Poor Performance with INSERT statements

thorsten-wolf-neptune commented 8 months ago

Hey all. First shout out to the maintainors of the sqlite wasm solution. This is a lifesavior for our current websql implementation. ❤️ Because we require persisted data, we implemented it successfully by following the best practice option (using a wrapped worker) together with OPFS so we have the sqlite client @magieno/sqlite-client together with this library in our environment.

Everything works pretty smoothly however the performance when inserting data is very poor when compared to websql.

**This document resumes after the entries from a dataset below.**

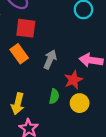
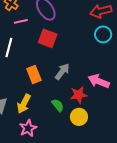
orange rectangle: (19, 54) -> (34, 74), moved
green semicircle: (54, 96) -> (58, 105), turned -64

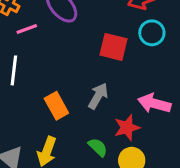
red square: (48, 38) -> (114, 47), moved

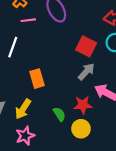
gray arrow: (98, 96) -> (86, 72), moved

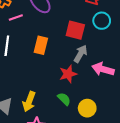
orange rectangle: (37, 79) -> (41, 45), moved, turned 42
red star: (83, 105) -> (68, 74), moved

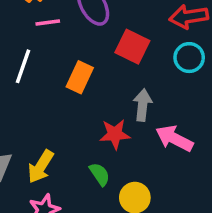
red square: (75, 30) -> (132, 47), moved
gray arrow: (81, 54) -> (143, 105), turned -36

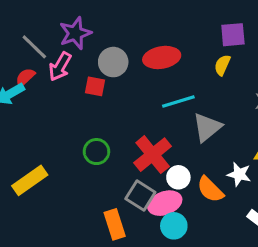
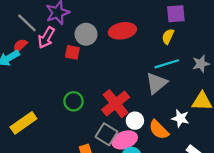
cyan line: (178, 101) -> (167, 64), moved

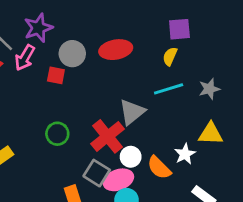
gray triangle: (157, 83) -> (132, 112), moved
white star: (180, 118) -> (185, 154), turned 30

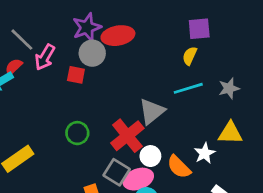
purple star: (38, 28) -> (87, 27), moved
red ellipse: (116, 50) -> (118, 36), moved

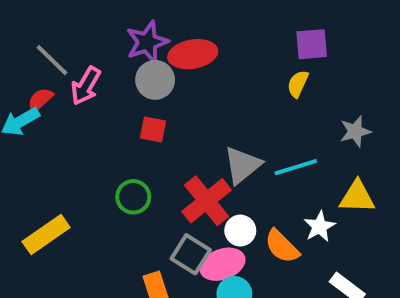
red square: (76, 75) -> (153, 129), moved
cyan line: (188, 88) -> (296, 167), moved

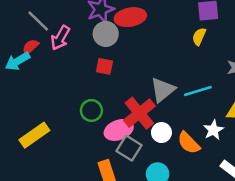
pink ellipse: (222, 264) -> (119, 130), moved

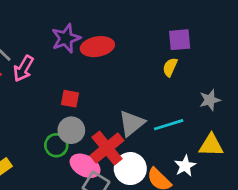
gray circle: (106, 34) -> (71, 130), moved
pink ellipse: (119, 130) -> (85, 166), turned 48
white circle: (161, 133) -> (130, 169), size x1.5

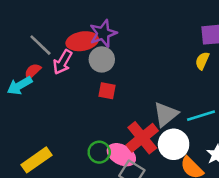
red ellipse: (97, 47) -> (82, 41), moved
gray circle: (71, 130) -> (102, 59), moved
green circle: (56, 145) -> (99, 152), moved
white circle: (130, 169) -> (174, 144), moved

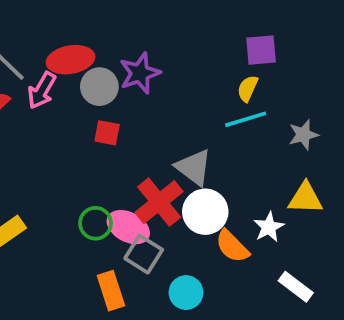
purple star: (103, 33) -> (140, 73), moved
gray triangle: (166, 114) -> (194, 167), turned -44
cyan line: (201, 116) -> (246, 119), moved

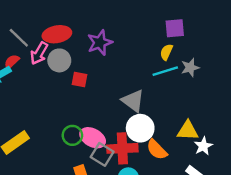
gray circle: (99, 87) -> (59, 60), moved
gray star: (303, 135) -> (190, 68), moved
yellow triangle: (305, 198) -> (188, 131), moved
red cross: (159, 202) -> (122, 148), moved, turned 36
white star: (269, 227) -> (203, 146), moved

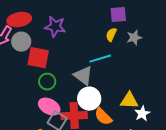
purple star: (100, 43) -> (55, 27), turned 30
gray star: (190, 68) -> (134, 38), moved
cyan line: (165, 71) -> (100, 59), moved
red square: (80, 79) -> (38, 58), size x1.6
green circle: (72, 135) -> (47, 82), moved

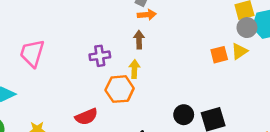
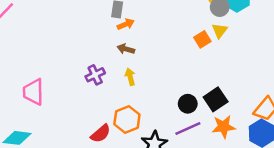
brown arrow: (139, 40) -> (126, 49), turned -56
orange hexagon: (120, 89) -> (127, 119), moved

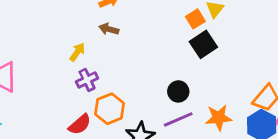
purple cross: (95, 75) -> (87, 80), moved
yellow arrow: (130, 77) -> (77, 52), moved, turned 49
black square: (216, 99) -> (203, 44), moved

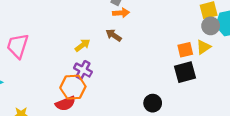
purple cross: (87, 80) -> (83, 70), turned 36
orange hexagon: (110, 109) -> (73, 87), moved

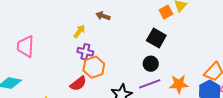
black square: (185, 72) -> (156, 38), moved, turned -30
orange hexagon: (73, 87) -> (94, 67), moved

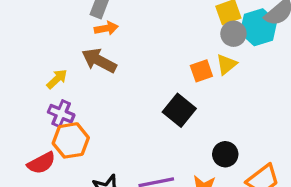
brown arrow: (103, 16) -> (99, 61), size x1.5
black circle: (151, 64) -> (225, 154), moved

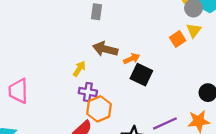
orange arrow: (106, 28) -> (132, 59), moved
black square: (179, 110) -> (141, 75), moved

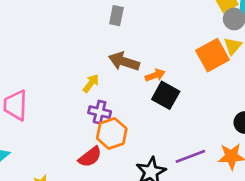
orange square: (178, 39) -> (212, 55), size x1.6

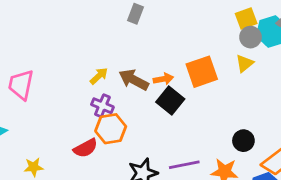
orange square: (212, 55) -> (202, 72), moved
brown arrow: (124, 61) -> (134, 80), moved

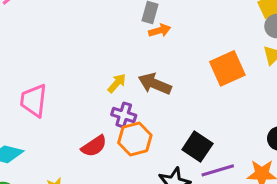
orange arrow: (163, 79) -> (160, 30), moved
black square: (170, 100) -> (197, 147), moved
red semicircle: (85, 148) -> (94, 146), moved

I forked this repo and created an example where i put a real world example of our useage of SQLITE that would insert ~60MB of data into the database (427952 rows into table 31 columns) that you can finde here: https://github.com/sqlite/sqlite-wasm/pull/60 This PR is not supposed to actually be merged into this main repo but to give an easy overview of my insert demo that relates to this issue. Enyone who is interested or wants to replicate my demo can pull my branch and run npm run start and then open http://127.0.0.1:8080/demo-insert-performance/ in your browser.

In Websql this example can be inserted in ~2 seconds. When OPFS comes into play the new inserting takes crazy long for the same statements.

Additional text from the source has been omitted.